This study explores the mechanism underlying the ischemic vulnerability of the subendocardium to reduced perfusion pressure. The major findings are that 1) myocardial contractions induce lower ΔP in subendocardial compared with subepicardial vessels and 2) this transmural difference in ΔP, when coupled with vascular pressure-dependent compliance, results in a redistribution of blood flow away from the subendocardium when perfusion pressure is reduced. The results also suggest that the observed transmural differences in vascular wall thickness further enhance this flow redistribution.
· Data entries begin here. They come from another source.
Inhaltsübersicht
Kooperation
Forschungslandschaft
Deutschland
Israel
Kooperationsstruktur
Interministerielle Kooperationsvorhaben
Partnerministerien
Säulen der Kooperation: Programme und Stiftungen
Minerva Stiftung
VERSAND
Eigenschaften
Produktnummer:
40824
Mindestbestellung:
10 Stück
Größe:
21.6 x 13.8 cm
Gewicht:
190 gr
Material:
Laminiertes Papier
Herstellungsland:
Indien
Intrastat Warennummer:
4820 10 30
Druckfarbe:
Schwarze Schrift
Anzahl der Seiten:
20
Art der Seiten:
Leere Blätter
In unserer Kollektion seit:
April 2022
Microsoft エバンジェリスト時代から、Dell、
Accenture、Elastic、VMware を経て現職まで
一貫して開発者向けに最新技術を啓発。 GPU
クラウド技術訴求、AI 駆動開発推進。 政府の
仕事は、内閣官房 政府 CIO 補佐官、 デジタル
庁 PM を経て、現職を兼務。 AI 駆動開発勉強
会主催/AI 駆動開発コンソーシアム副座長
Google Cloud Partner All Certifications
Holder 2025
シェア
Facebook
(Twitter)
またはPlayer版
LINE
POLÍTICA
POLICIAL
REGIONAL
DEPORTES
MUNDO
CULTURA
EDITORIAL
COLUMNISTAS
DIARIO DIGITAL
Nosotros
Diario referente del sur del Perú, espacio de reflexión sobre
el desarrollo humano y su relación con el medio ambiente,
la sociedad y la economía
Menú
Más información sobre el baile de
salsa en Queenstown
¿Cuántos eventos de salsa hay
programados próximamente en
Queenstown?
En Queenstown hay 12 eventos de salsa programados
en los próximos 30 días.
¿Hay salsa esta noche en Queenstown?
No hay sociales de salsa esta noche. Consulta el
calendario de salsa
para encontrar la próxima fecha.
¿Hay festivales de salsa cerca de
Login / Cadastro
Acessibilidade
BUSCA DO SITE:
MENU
Myocardial contractions result in transmural variations in PEV (Eq. 3). The results suggest that PEV induces significantly lower (more compressive) ΔP values in deeper myocardial layers (Fig. 4A). Low LVP reduces PEV mainly in the subendocardium (Eq. 3) and hence moderates the predicted ΔP transmural variation (Fig. 4B). Similarly, the transmural variation in ΔP decreases when the HR is reduced due to the associated lower time fraction of systolic compression (15). In contrast, changes in contractility levels affect PEV similarly at all vessels (Eq. 3) and consequently maintain the same level of transmural difference relative to normal conditions. A drop in perfusion pressure reduces PIV similarly in the subepicardium and subendocardium, albeit more prominently in arteries than in veins (Fig. 4D) due to the more distal longitudinal location of the latter.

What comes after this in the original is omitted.